Oleh Nurul Jubaedah, S.Ag.,S.Pd.,M.Ag
Guru
SKI MTsN 2 Garut
Kabid
Humas AGERLIP PGM Indonesia
(Naskah
ke 247)
Memasuki hari ketujuh
Ramadan, banyak orang mulai merasa ritme puasa berubah. Lapar dan haus mungkin
sudah lebih terkendali, tetapi justru di fase inilah ujian yang lebih halus
muncul: apakah puasa benar-benar melatih kesabaran reflektif, atau hanya
sekadar rutinitas menahan diri secara fisik?
Puasa dalam tradisi Islam
dikenal sebagai ibadatut tarbawiyah, ibadah pendidikan. Artinya, Ramadan bukan
hanya soal menahan makan dan minum, melainkan proses pembentukan karakter. Kata
as-siyam sendiri bermakna menahan dan mengendalikan diri. Maka ukuran
keberhasilan puasa seharusnya tidak berhenti pada kuat menahan lapar, tetapi
sejauh mana kita mampu mengelola emosi, keputusan, dan reaksi terhadap keadaan.
Di hari ketujuh ini,
refleksi menjadi penting. Banyak orang mampu menahan diri dari yang membatalkan
puasa, tetapi masih mudah tergesa dalam bersikap, cepat tersulut emosi, atau
enggan melakukan evaluasi diri. Padahal para ulama menegaskan bahwa puasa adalah
setengah dari sabar. Jika sabar belum tumbuh, boleh jadi ruh puasa belum
sepenuhnya bekerja.
Sabar yang dibentuk puasa
bukan sabar pasif. Ia aktif dan sadar. Pertama, melatih kita tidak terburu-buru
dalam mengambil keputusan. Kedua, mengajarkan menerima berbagai keadaan tanpa
kehilangan syukur. Ketiga, mendorong keberanian melihat ke dalam diri sendiri.

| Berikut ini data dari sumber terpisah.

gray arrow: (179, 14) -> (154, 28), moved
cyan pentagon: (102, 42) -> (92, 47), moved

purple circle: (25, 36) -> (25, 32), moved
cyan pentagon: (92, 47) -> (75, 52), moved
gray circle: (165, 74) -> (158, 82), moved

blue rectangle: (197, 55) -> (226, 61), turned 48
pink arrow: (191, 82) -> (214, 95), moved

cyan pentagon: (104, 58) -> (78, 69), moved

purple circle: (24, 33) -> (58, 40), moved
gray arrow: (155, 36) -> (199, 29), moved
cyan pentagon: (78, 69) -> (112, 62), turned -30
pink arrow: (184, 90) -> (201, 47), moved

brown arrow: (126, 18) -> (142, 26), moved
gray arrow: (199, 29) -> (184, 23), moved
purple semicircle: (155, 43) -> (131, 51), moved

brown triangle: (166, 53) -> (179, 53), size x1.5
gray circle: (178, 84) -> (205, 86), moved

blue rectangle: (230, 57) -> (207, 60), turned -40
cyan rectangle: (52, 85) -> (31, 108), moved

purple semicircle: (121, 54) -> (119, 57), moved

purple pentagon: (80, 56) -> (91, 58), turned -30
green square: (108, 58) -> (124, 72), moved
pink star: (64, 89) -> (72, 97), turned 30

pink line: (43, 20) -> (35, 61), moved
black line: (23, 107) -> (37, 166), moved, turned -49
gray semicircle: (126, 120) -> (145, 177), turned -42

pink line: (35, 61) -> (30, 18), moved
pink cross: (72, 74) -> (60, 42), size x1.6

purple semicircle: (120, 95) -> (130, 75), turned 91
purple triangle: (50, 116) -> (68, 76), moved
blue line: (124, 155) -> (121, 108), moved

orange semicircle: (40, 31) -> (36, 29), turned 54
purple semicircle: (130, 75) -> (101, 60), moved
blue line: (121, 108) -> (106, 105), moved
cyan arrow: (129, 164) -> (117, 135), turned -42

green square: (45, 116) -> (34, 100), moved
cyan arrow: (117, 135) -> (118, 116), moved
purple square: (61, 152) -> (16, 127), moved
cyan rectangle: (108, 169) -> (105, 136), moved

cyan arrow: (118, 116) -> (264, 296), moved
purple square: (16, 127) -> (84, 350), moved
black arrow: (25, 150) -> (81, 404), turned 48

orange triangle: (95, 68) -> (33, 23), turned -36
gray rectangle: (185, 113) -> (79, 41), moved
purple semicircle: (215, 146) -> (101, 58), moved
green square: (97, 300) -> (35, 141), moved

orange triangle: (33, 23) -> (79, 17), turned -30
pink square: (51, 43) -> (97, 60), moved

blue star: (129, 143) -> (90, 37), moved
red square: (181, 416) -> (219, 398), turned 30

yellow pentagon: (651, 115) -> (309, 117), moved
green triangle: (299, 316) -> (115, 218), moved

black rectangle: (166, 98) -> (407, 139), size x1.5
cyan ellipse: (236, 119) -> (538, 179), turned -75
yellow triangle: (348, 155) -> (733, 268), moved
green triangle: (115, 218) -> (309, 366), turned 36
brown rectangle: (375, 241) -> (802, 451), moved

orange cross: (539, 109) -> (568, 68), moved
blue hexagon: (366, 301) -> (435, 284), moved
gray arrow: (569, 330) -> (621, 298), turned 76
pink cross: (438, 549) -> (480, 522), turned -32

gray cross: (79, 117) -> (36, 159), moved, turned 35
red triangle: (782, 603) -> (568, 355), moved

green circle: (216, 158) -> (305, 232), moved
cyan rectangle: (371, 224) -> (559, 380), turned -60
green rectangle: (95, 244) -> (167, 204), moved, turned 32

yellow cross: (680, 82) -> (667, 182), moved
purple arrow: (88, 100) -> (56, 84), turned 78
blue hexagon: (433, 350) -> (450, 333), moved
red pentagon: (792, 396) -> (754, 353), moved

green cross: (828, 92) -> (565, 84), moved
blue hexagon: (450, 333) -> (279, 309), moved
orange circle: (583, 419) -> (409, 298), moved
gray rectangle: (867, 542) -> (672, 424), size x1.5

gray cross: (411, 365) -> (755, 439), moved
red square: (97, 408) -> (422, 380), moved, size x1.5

Dan keempat, menuntun kita merancang perbaikan setelah menyadari kekurangan.
Ramadan H7 adalah momentum
yang tepat untuk mengukur diri. Apakah puasa kita baru menyentuh perut, atau
sudah mulai membentuk cara berpikir dan bersikap? Jika jawabannya belum, masih
ada waktu untuk memperbaiki arah.
Sebab tujuan akhir puasa
bukan sekadar menuntaskan hari tanpa makan, tetapi pulang dari Ramadan sebagai
pribadi yang lebih tenang, lebih sadar, dan lebih siap menjadi insan bertakwa.